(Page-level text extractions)
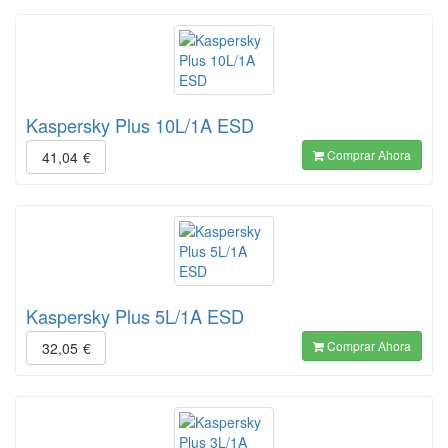
Kaspersky Plus 10L/1A ESD
Comprar Ahora
41,04
€
Kaspersky Plus 5L/1A ESD
Comprar Ahora
32,05
€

◆ Task details
Look through the entries above; copy every line holding the string "Plus".

◆ Result of the exercise
Kaspersky Plus 10L/1A ESD
Kaspersky Plus 5L/1A ESD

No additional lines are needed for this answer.